002. Hierarchical Configuration Following Package Structure¶
Status¶
Accepted
Context¶
Applications and libraries need independent diagnostic configuration without
conflicts. The standard library logging module addresses this through
logger hierarchies, but has limitations:
Library developers are strongly advised against custom log levels
Logger propagation defaults to enabled, causing noise pollution
Configuration is mutable and can be changed by any code
Libraries must explicitly opt-out of propagation to avoid interfering with applications
The diagnostic system needs:
Library isolation: Libraries configure diagnostics without affecting application or other libraries
Application control: Applications can enable/disable library diagnostics selectively
Hierarchical inheritance: Subpackages inherit parent configuration with local overrides
Immutable configuration: Configuration errors detected at setup time, not runtime
Decision¶
Implement hierarchical configuration following Python package structure:
Address-Based Registry: Configuration keyed by module/package address
("myapp", "myapp.subsystem", "library"). Each address specifies
active flavors, max trace level, printer factory, and compositor factory.
Hierarchical Inheritance: When resolving configuration for
"myapp.subsystem.module", search in order:
Exact match (
"myapp.subsystem.module")Parent package (
"myapp.subsystem")Grandparent package (
"myapp")Global configuration (
Nonekey)
First match for each configuration property wins. This allows fine-grained overrides without duplicating entire configurations.
Immutable Accretive Registry: Use accretive dictionary (append-only) for address registrations. Libraries register during import. Applications can update active flavors but cannot delete library registrations.
Per-Flavor Overrides: Each address can specify per-flavor configuration (custom compositor, context inclusion). Enables “all errors use logging but notes use stderr” scenarios.
Alternatives¶
Flat Global Configuration
Single global configuration with no hierarchy.
Rejected: Libraries and applications conflict. No way for libraries to provide defaults that applications can override. Requires every module to explicitly configure or use globals (violates library-friendly goal).
Prefix-Based Matching
Allow wildcard patterns ("myapp.*", "library.*.debug").
Rejected: Adds regex complexity. Matching order becomes ambiguous (which pattern takes precedence?). Harder to reason about configuration resolution. Python package hierarchy already provides natural specificity ordering.
Logger-Style Propagation
Follow logging model: messages propagate up hierarchy with per-level
enable/disable.
Rejected: Propagation causes noise pollution (why logging recommends libraries disable it). Inverted control flow harder to reason about. Disabling propagation in libraries shifts responsibility to library authors rather than application users.
Configuration Files
Load configuration from TOML/YAML/INI files.

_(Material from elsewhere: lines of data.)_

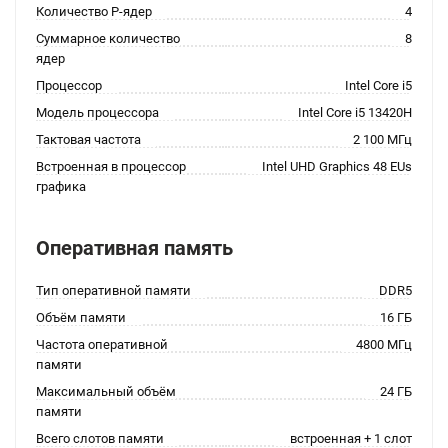
Количество P-ядер
4
Суммарное количество
8
ядер
Процессор
Intel Core i5
Модель процессора
Intel Core i5 13420H
Тактовая частота
2 100 МГц
Встроенная в процессор
Intel UHD Graphics 48 EUs
графика
Оперативная память
Тип оперативной памяти
DDR5
Объём памяти
16 ГБ
Частота оперативной
4800 МГц
памяти
Максимальный объём
24 ГБ
памяти
Всего слотов памяти
встроенная + 1 слот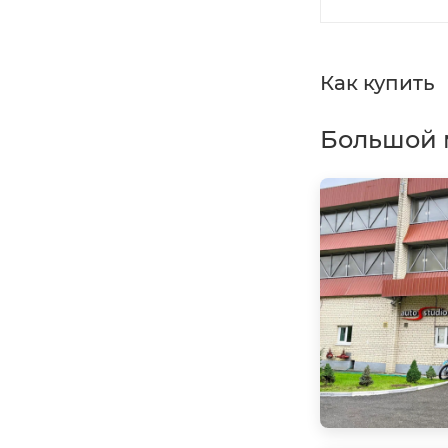
Как купить
Большой 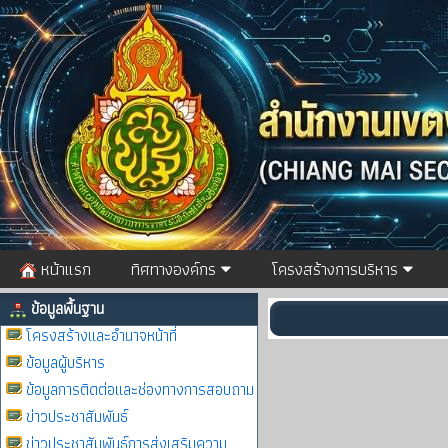
หน้าแรก
ทิศทางองค์กร
โครงสร้างการบริหาร
ข้อมูลพื้นฐาน
โครงสร้างและอำนาจหน้าที่
ข้อมูลผู้บริหาร
ข้อมูลการติดต่อและช่องทางการสอบถาม
ข่าวประชาสัมพันธ์
ข่าวประชาสัมพันธ์การส่งเสริมความ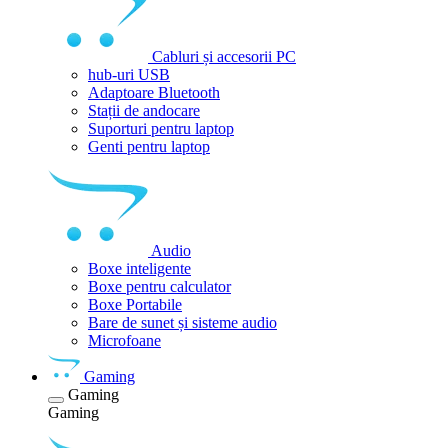
Cabluri și accesorii PC
hub-uri USB
Adaptoare Bluetooth
Stații de andocare
Suporturi pentru laptop
Genti pentru laptop
Audio
Boxe inteligente
Boxe pentru calculator
Boxe Portabile
Bare de sunet și sisteme audio
Microfoane
Gaming
Gaming
Gaming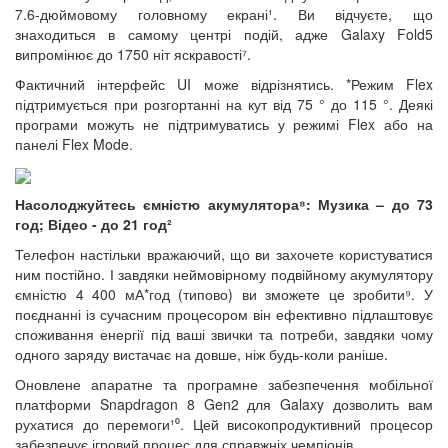
7.6-дюймовому головному екрані¹. Ви відчуєте, що
знаходиться в самому центрі подій, адже Galaxy Fold5
випромінює до 1750 ніт яскравості⁷.
Фактичний інтерфейс UI може відрізнятись. *Режим Flex
підтримується при розгортанні на кут від 75 ° до 115 °. Деякі
програми можуть не підтримуватись у режимі Flex або на
панелі Flex Mode.
Насолоджуйтесь ємністю акумулятора⁸: Музика – до 73
год; Відео - до 21 год²
Телефон настільки вражаючий, що ви захочете користуватися
ним постійно. І завдяки неймовірному подвійному акумулятору
ємністю 4 400 мА*год (типово) ви зможете це зробити⁹. У
поєднанні із сучасним процесором він ефективно підлаштовує
споживання енергії під ваші звички та потреби, завдяки чому
одного заряду вистачає на довше, ніж будь-коли раніше.
Оновлене апаратне та програмне забезпечення мобільної
платформи Snapdragon 8 Gen2 для Galaxy дозволить вам
рухатися до перемоги¹⁰. Цей високопродуктивний процесор
забезпечує ігровий процес для справжніх чемпіонів.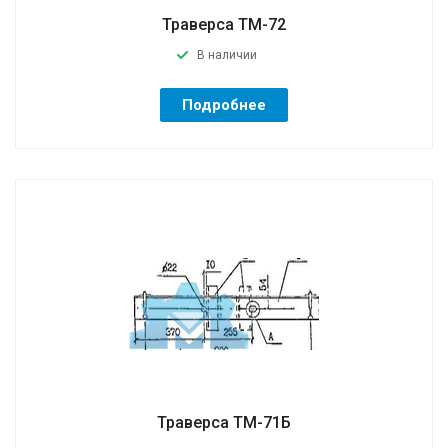
Траверса ТМ-72
В наличии
Подробнее
Траверса ТМ-71Б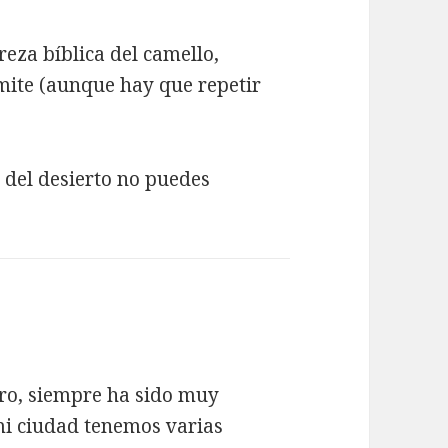
eza bíblica del camello,
mite (aunque hay que repetir
del desierto no puedes
tro, siempre ha sido muy
 mi ciudad tenemos varias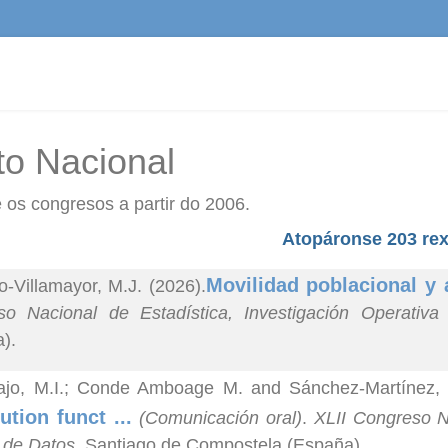
to Nacional
 os congresos a partir do 2006.
Atopáronse 203 rex
Movilidad poblacional y 
o-Villamayor, M.J. (2026).
so Nacional de Estadística, Investigación Operativ
).
rajo, M.I.; Conde Amboage M. and Sánchez-Martínez, 
bution funct ...
(Comunicación oral)
.
XLII Congreso Na
 de Datos
. Santiago de Compostela (España).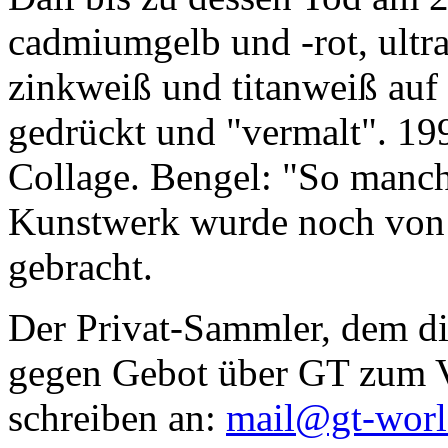
cadmiumgelb und -rot, ultr
zinkweiß und titanweiß auf d
gedrückt und "vermalt". 199
Collage. Bengel: "So manc
Kunstwerk wurde noch von Da
gebracht.
Der Privat-Sammler, dem die
gegen Gebot über GT zum Ve
schreiben an:
mail@gt-wor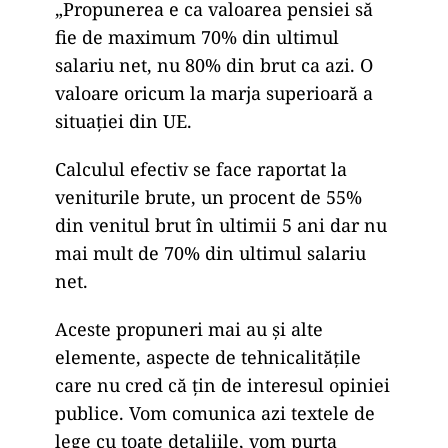
„Propunerea e ca valoarea pensiei să
fie de maximum 70% din ultimul
salariu net, nu 80% din brut ca azi. O
valoare oricum la marja superioară a
situației din UE.
Calculul efectiv se face raportat la
veniturile brute, un procent de 55%
din venitul brut în ultimii 5 ani dar nu
mai mult de 70% din ultimul salariu
net.
Aceste propuneri mai au și alte
elemente, aspecte de tehnicalitățile
care nu cred că țin de interesul opiniei
publice. Vom comunica azi textele de
lege cu toate detaliile, vom purta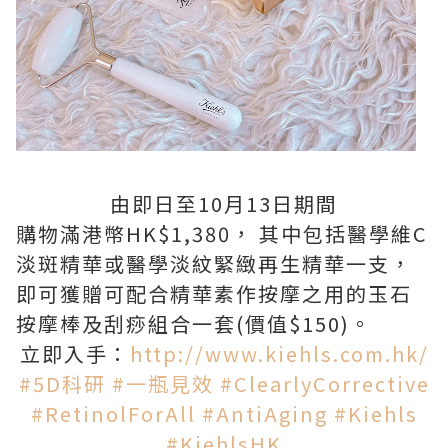
由即日至10月13日期間
購物滿港幣HK$1,380， 其中包括醫學維C
淡斑精華或醫學淡紋緊緻再生精華一支，
即可獲贈可配合精華素作按摩之用的玉石
按摩棒及刮痧組合一套(價值$150)。
立即入手：
http://www.kiehls.com.hk/
#5D科研
#一瓶見效
#ClearlyCorrective
#RetinolForAll
#AntiAging
#Kiehls
#KiehlsHK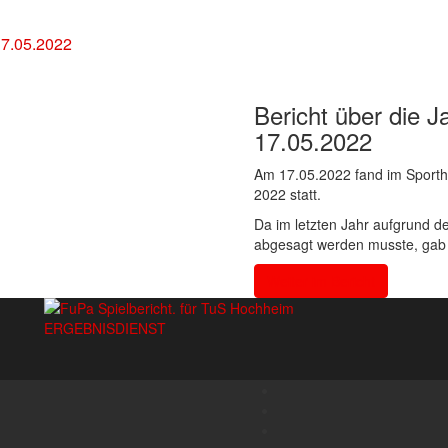
17.05.2022
Bericht über die
17.05.2022
Am 17.05.2022 fand im Sport
2022 statt.
Da im letzten Jahr aufgrund d
abgesagt werden musste, gab 
Weiter im Bericht
ERGEBNISDIENST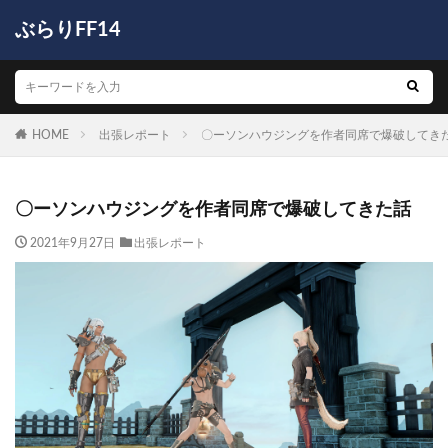
ぶらりFF14
HOME
出張レポート
〇ーソンハウジングを作者同席で爆破してき
〇ーソンハウジングを作者同席で爆破してきた話
2021年9月27日
出張レポート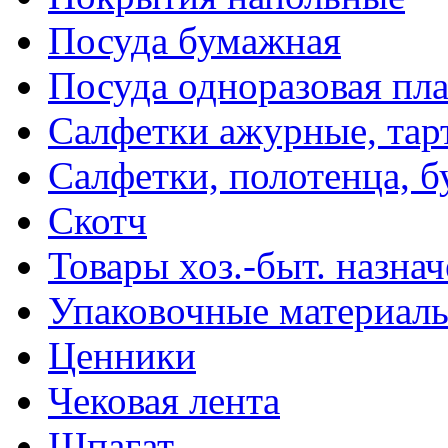
Посуда бумажная
Посуда одноразовая пл
Салфетки ажурные, тар
Салфетки, полотенца, б
Скотч
Товары хоз.-быт. назна
Упаковочные материал
Ценники
Чековая лента
Шпагат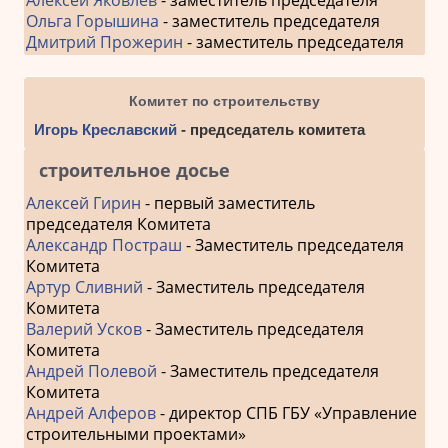
Ольга Горышина
- заместитель председателя
Дмитрий Прожерин
- заместитель председателя
Комитет по строительству
Игорь Креславский
- председатель комитета
строительное досье
Алексей Гирин
- первый заместитель
председателя Комитета
Александр Постраш
- Заместитель председателя
Комитета
Артур Сливний
- Заместитель председателя
Комитета
Валерий Усков
- Заместитель председателя
Комитета
Андрей Полевой
- Заместитель председателя
Комитета
Андрей Алферов
- директор СПБ ГБУ «Управление
строительными проектами»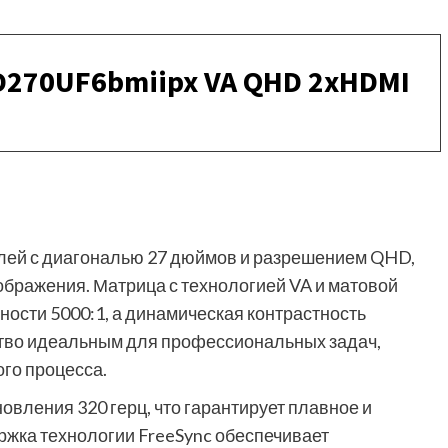
ED270UF6bmiipx VA QHD 2xHDMI
лей с диагональю 27 дюймов и разрешением QHD,
ображения. Матрица с технологией VA и матовой
ности 5000:1, а динамическая контрастность
йство идеальным для профессиональных задач,
ого процесса.
овления 320 герц, что гарантирует плавное и
жка технологии FreeSync обеспечивает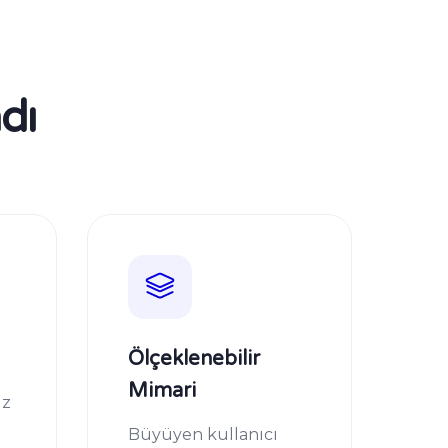
dı
Ölçeklenebilir
Mimari
ız
Büyüyen kullanıcı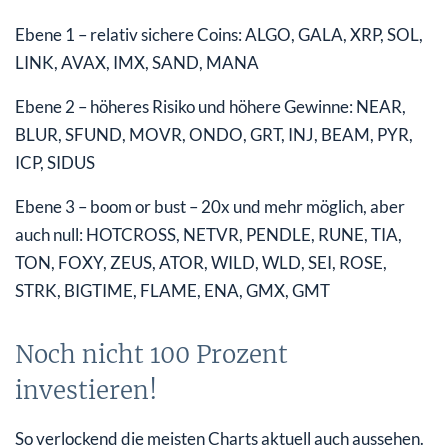
Ebene 1 – relativ sichere Coins: ALGO, GALA, XRP, SOL,
LINK, AVAX, IMX, SAND, MANA
Ebene 2 – höheres Risiko und höhere Gewinne: NEAR,
BLUR, SFUND, MOVR, ONDO, GRT, INJ, BEAM, PYR,
ICP, SIDUS
Ebene 3 – boom or bust – 20x und mehr möglich, aber
auch null: HOTCROSS, NETVR, PENDLE, RUNE, TIA,
TON, FOXY, ZEUS, ATOR, WILD, WLD, SEI, ROSE,
STRK, BIGTIME, FLAME, ENA, GMX, GMT
Noch nicht 100 Prozent
investieren!
So verlockend die meisten Charts aktuell auch aussehen.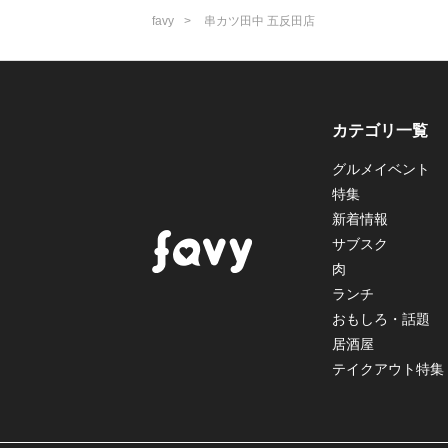
favy
串カツ田中 五反田店
カテゴリ一覧
グルメイベント
特集
新着情報
サブスク
肉
ランチ
おもしろ・話題
居酒屋
テイクアウト特集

Rejected: Adds deployment complexity (where is config file? how to specify path?). Library configuration awkward (do libraries ship config files?). Runtime file parsing. Does not eliminate need for programmatic API (testing, dynamic configuration). File-based config can be added later as optional convenience.
Consequences¶
Positive Consequences
Library independence: Each library registers its own configuration without seeing or affecting others.
Application control: Applications modify active flavors for specific addresses to enable library diagnostics.
Inheritance clarity: Configuration resolution follows Python’s own package hierarchy, matching developer mental model.
Immutability safety: Accretive registry prevents configuration changes after registration (except explicit updates by applications).
Testability: Tests can register temporary configurations that shadow defaults without mutation.
Negative Consequences
Registration timing: Libraries must register before application installation if using builtins pattern (documented deployment pattern).
Memory overhead: Each address stores full configuration even if mostly inheriting from parent (mitigated by sharing immutable objects).
Discovery complexity: No introspection API to list all registered addresses (could be added if needed).
Neutral Consequences
Search cost: Configuration resolution walks up package hierarchy (typically 2-4 steps, negligible for diagnostic output).
Granularity trade-off: Per-module configuration possible but not required (most users configure at package level).